Court of Appeals of Oregon, 1993

State v. Myers

State v. Myers
Court of Appeals of Oregon · Decided March 3, 1993 · Leeson, Muniz, Rossman
1993 Ore. App. LEXIS 252; 118 Or. App. 388; 847 P.2d 884

State v. Myers

Opinion of the Court

ROSSMAN, P. J.

Defendant appeals his conviction for frequenting a place where controlled substances are used. ORS 167.122(1). He contends that the trial court erred in denying his motion for a judgment of acquittal. We reverse.

On July 31, 1991, Officers Corson and Moore executed a search warrant at defendant’s residence.1 During the search, the officers found drug paraphernalia2 locked in defendant’s dresser drawer in his bedroom but did not find a controlled substance anywhere on the premises. Moore testified that, based on his four and one-half years with the street crimes unit, the amount of drug paraphernalia found in defendant’s dresser was more than would be used by a single person.

Defendant was charged under ORS 167.222(1) with frequenting a place where controlled substances are used. The complaint, which tracked the statutory language, alleged that:

“The defendant * * * unlawfully and knowingly frequented] and remain[ed] at a place * * * while knowingly permitting persons to use controlled substances in such place[.]”3 (Emphasis supplied.)

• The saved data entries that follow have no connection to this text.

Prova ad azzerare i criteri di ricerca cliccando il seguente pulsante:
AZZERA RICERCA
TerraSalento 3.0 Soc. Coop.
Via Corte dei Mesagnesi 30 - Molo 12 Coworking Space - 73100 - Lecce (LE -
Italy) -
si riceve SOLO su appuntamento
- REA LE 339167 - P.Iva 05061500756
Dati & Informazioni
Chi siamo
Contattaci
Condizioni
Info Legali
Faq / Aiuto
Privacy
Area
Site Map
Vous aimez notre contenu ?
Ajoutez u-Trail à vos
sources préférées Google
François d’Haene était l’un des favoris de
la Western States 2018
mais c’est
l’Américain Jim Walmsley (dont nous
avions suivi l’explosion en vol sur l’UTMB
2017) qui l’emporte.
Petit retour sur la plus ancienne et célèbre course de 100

Defendant was convicted after a trial to a jury. On appeal, he argues that the trial court erred in denying his motion for a judgment of acquittal because the state failed to prove that a controlled substance was used at his residence. We view the evidence in the light most favorable to the state to determine whether a rational trier of fact could have found the essential elements of the crime beyond a reasonable doubt. State v. King, 307 Or 332, 339, 768 P2d 391 (1989).

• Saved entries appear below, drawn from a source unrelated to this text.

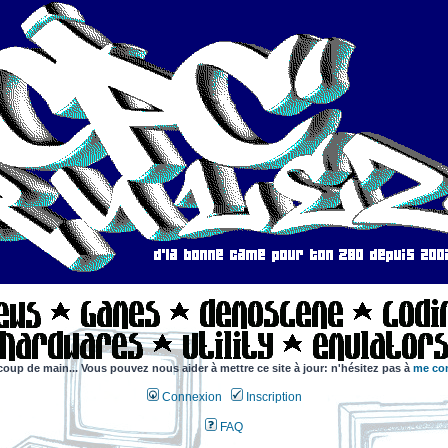
coup de main... Vous pouvez nous aider à mettre ce site à jour: n'hésitez pas à
me con
Connexion
Inscription
FAQ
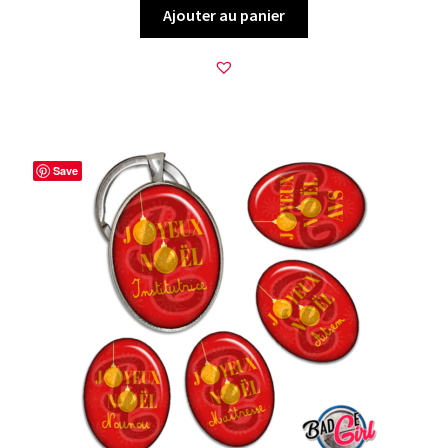
Ajouter au panier
Save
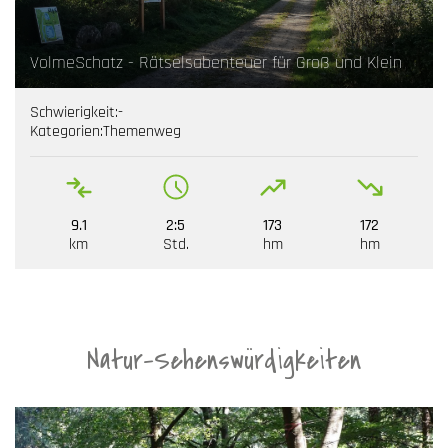
VolmeSchatz - Rätselsabenteuer für Groß und Klein
Schwierigkeit:
-
Kategorien:
Themenweg
9.1
2:5
173
172
km
Std.
hm
hm
Natur-Sehenswürdigkeiten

*391Here, one of the essential elements that the state had to prove was that a controlled substance was in fact used at defendant’s residence. ORS 167.222(1). The state, however, produced no such evidence. No controlled substance was found; indeed, all that the state established was that there was drug paraphernalia in the residence. Standing alone, that is insufficient to permit a rational fact finder to conclude beyond a reasonable doubt that defendant or anyone else used a controlled substance on defendant’s premises. Accordingly, we hold that the trial court erred in denying defendant’s motion for a judgment of acquittal.

Reversed.

Defendant lived with his mother and one of her friends.

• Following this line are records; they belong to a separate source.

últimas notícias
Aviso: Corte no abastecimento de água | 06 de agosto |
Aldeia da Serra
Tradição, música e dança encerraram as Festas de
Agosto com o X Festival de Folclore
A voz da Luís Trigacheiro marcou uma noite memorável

The officers found 17 syringes, 16 bent or burnt spoons, three bottles of water (allegedly used to clean the paraphernalia), and several lighters, matches and cotton and syringe packs.

ORS 167.222(1) provides:

“A person commits the offense of frequenting a place where controlled substances are used if the person keeps, maintains, frequents, or remains at a place, while knowingly permitting persons to use controlled substances in such place orto keep or sell them in violation of ORS 475.005 to 475.285,475.295 and 475.940 to 475.995.” (Emphasis supplied.)